Showing posts with label Indian food. Show all posts
Showing posts with label Indian food. Show all posts

Monday, September 29, 2014

Lentils with Pork or Sausage


This is another of those recipes that I found in Fannie and then ended up adapting so much that I'm not sure it's even based on her recipe anymore. Her recipe was for Lentils and Sausage, and I didn't have sausage, so I used some pork bones for flavor (and boy did they make the whole thing taste like I was eating pork instead of lentils!) and tried to follow the rest of the recipe. It didn't work out that well, as it was WAY dry and I had to double the water. By the time I was done, it had very few aspects of the Fannie Recipe. If I have sausage again, I might make this, but I found it a bit lacking of vegetables and overall a disappointment. It was way too bland for me. I love my lentil soup (I don't have a recipe, but I've made it many times and it always turns out full of flavor) and this was just eh. The next time I make a lentil dish, I will probably not repeat this one.

For this, I used:
1 1/4 c. dried lentils
2.5 c. water
2 small onions, chopped
2 cloves garlic, minced
2 potatoes, chopped
1 bay leaf
pork bones OR 1/2 lb. italian sausage, cut in 2 inch pieces

Directions:
  1. In a large soup pot, combine lentils and water. 
  2. Add onions, garlic and bay leaf. Bring to a simmer.
  3. Add potatoes and sausage or soup bones.
  4. Simmer 20-30 minutes until lentils are soft.
  5. I had to add about 2 c. more water because not everything was covered by the water. It all boiled away, so this is not a soup, but a drier lentil dish.
I ended up putting soy sauce and sour cream and cilantro on this just to make it have some kind of flavor besides overwhelming pork-ness. Seriously, it was like I was eating a pork chop. Couldn't taste anything else!
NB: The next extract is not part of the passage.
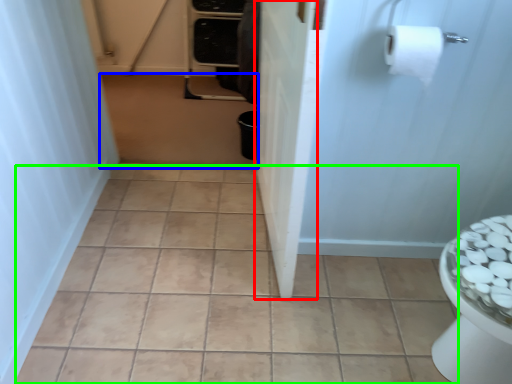 Question: Based on their relative distances, which object is nearer to screen door (highlighted by a red box)? Choose from plain (highlighted by a blue box) and ceramic tile (highlighted by a green box).

Choices:
 (A) plain
 (B) ceramic tile

Answer: (B)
Sunday, September 14, 2014

Mulligatawny Soup


I've heard of mulligatawny soup before, but it was one of those words I'd heard while never really knowing what it was (like vissisous). Apparently it's an Indian dish that made it's way over here a long, long time ago. I looked it up on Pinterest and all the recipes used lentils, but Fannie's uses meat, listed as an optional ingredient. With or without meat, she doesn't mention lentils. Since I was trying to make a FF recipe, I followed hers rather closely, with the exception of using a red pepper in place of celery, since I don't have celery and it would be criminal to buy a vegetable at this point, with my counters overflowing with homegrown organic veggies of all sorts (except the celery variety).

Here's my adaptation for this:

Ingredients:

4 tbsp butter
1 diced onion
1 diced carrot
1 diced green pepper
1 diced red pepper (or a couple stalks of celery, which I didn't have, so I used peppers)
1 diced apple
1 jalepeno, minced (or 1/8 tsp. cayenne)
1 lb raw beef
1/3 c. flour
1 tbsp. curry powder
1/2 tsp. nutmeg
6 c. water (or use beef broth if you have it)
2 crushed cloves
1 large tomato, chopped
salt & pepper to taste

3 c. cooked brown rice

optional garnishes: slivered almonds, cashews, or chilled banana slices. I didn't use any of these. I used some plain yogurt for garnish, because it's what I usually eat with Indian food.

Directions:
Melt 2 tbsp. butter in large pot

  Add vegetables and meat (everything down to the flour) and cook 15 minutes on low heat, stirring often.
 Add other 2 tbsp. butter, flour, nutmeg & curry powder and cook 5 minutes, stirring occasionally.
Add water, cloves, tomato, salt & pepper and simmer 30 minutes.

Serve in bowls atop rice, with preferred garnish.

I'm not a huge fan of Indian curry, so I wasn't crazy about this, but it was okay. My husband liked it well enough, and my son ate it one day as well. Since it makes a big pot of soup, we ended up having it for dinner a couple times, though my son requested a cheese sandwich the second night we had this. It's a good soup if you like curry. Otherwise, I'd skip this one.